O tema é complexo, pois envolve interesses que vão bem além da suposta busca de eficiência. Nesse sentido, a própria discussão do tema por um subscritor que faz parte do atual sistema gera, por si só, olhares de desconfiança. Afinal, quais garantias o leitor tem sobre a imparcialidade de quaisquer dos pontos de vista?

Sendo assim, para além de quem fala, é importante que o leitor analise a coerência lógica dos argumentos lançados, buscando aferir a sua verdade. Antes que as pedras venham de todos os lados, é bom também destacar que a pretensão aqui, portanto, não é a defesa corporativista deste ou daquele posicionamento, mas, sim, uma tentativa de exploração de hipóteses com vistas ao aprofundamento desse debate sem qualquer pretensão de exaurimento.

Feita essa pequena digressão e retornando o foco ao tema, é necessário registrar que a teoria geral da administração há muito estabelece a estratificação funcional como fundamental à eficiência do fluxo de trabalho. Vale dizer: onde todos fazem tudo, em verdade, ninguém faz nada. Assim, a modelagem organizacional em níveis verticais e horizontais é parte essencial da otimização dos recursos e ganho de efetividade. E isto se sabe muito antes de Taylor e Fayol[1]. Afinal, as organizações militares desde a idade antiga já adotavam esse modelo, cientes de que é o melhor gerador de resultados.

A administração pública segue essa concepção e busca se organizar em níveis hierárquicos.
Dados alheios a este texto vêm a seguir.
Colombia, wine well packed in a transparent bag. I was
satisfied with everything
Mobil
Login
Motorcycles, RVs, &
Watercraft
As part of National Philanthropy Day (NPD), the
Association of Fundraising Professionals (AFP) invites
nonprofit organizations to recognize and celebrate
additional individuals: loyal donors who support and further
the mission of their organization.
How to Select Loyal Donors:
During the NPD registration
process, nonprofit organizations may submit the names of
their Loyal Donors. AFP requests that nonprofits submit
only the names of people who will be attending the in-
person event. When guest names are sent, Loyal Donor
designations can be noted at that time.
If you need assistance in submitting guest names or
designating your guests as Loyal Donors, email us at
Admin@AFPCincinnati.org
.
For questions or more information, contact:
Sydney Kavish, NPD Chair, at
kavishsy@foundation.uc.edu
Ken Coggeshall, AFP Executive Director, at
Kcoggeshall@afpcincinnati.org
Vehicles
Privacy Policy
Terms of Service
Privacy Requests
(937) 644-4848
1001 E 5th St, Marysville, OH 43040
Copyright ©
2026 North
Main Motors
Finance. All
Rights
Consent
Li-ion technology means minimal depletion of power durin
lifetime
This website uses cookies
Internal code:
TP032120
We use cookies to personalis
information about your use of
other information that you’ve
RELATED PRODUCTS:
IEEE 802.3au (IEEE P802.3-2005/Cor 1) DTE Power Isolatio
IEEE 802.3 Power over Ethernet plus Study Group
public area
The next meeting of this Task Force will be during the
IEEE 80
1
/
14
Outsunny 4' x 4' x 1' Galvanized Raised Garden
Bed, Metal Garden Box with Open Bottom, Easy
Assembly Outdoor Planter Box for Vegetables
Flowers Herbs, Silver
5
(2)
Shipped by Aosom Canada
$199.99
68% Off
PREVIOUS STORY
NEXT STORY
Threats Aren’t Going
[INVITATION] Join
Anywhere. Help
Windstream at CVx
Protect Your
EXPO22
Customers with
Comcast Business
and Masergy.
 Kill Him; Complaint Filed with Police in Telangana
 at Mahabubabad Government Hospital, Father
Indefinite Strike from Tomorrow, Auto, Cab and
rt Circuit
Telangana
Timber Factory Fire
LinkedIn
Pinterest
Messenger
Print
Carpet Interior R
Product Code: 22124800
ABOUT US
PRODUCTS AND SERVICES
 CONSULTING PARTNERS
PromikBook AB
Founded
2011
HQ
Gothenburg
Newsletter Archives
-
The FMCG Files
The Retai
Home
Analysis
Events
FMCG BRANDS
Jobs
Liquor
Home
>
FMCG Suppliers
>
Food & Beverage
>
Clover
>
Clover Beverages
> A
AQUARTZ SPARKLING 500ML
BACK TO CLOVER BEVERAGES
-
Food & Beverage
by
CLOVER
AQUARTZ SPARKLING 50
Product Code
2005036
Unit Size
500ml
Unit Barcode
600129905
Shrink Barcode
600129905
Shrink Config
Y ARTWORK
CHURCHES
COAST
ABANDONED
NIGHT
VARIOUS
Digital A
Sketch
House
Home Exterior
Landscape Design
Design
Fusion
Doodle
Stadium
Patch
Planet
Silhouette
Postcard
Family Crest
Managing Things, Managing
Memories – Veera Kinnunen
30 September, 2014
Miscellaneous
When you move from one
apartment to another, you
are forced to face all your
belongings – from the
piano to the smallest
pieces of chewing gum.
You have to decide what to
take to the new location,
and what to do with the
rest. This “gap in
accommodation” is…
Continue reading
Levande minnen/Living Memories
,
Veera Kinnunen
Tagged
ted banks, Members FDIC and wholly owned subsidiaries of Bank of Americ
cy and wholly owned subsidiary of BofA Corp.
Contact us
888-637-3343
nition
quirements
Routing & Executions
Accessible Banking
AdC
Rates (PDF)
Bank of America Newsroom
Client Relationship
Em nome da legalidade estrita, essa organização é estruturada a partir da criação de cargos, que são estruturados em carreiras, recebendo atribuições fixadas em lei.

De qualquer sorte, não se pode negar, por lealdade argumentativa, que, por definição, “chefe” é uma criatura chata, e disso não se tem qualquer dúvida. Contudo, como mencionado, trata-se de um mal necessário. Pelo menos, na administração pública, a chefia é disponível igualitariamente a todos, por meio de concurso público. No lugar do socialismo, temos a meritocracia. A cada um segundo o seu esforço.

Nada impede, contudo, que existam boçais esforçados e, por consequência, acabem galgando postos de comando, o que, há de se reconhecer, é um inconveniente embutido nesse modelo. Todavia, é o preço que se paga pela impessoalidade. O concurso público é o único instrumento capaz de selecionar de maneira isonômica e imparcial, contudo, como dito, possui efeitos colaterais.

Dessa forma, na Polícia Civil, o cargo dirigente fixado por lei é o delegado. No mesmo sentido, na Polícia Militar são os oficiais, no Judiciário são os magistrados, no Ministério Público são os promotores, na Defensoria Pública são os defensores etc.

Percebe-se, portanto, que a atribuição da chefia a um determinado cargo não é exclusividade da Polícia Civil. Em verdade, como explicitado, é um modelo organizacional amplamente adotado em outros órgãos. Nesse sentido, absolutamente todos os argumentos que supostamente fundamentam a adoção da carreira única na Polícia Civil servem também para embasar uma eventual alteração em todas as demais carreiras públicas. Não seria melhor um indivíduo entrar como analista judiciário e ir sendo promovido até a carreira de magistrado? Não faria mais sentido haver apenas um concurso para o Ministério Público e, a partir dessa carreira única, haver uma progressão interna até atingir-se o nível mais alto de promotor? E nas polícias militares, nada mais justo do que se ingressar como praça para somente após anos de experiência chegar-se ao comando, ou não? Afinal, se é considerado absurdo uma pessoa ser aprovada num concurso e passar a comandar agentes de polícia com mais experiência, por que essa mesma lógica não vale para todas as carreiras em que o poder obtido após a nomeação é ainda maior?

Não se pode negar, todavia, que essa estruturação hierarquizada gera efeitos indesejados, entre eles conflitos de poder, de atribuições e, principalmente, de caráter salarial. Todavia, a solução dessas divergências não se encontra numa mágica unificação de carreiras.

Isso porque deve se ter em mente que, embora teoricamente a unificação das carreiras possa gerar a diminuição de algumas divergência, ao final, gerarão outros tão intensos quanto os atuais.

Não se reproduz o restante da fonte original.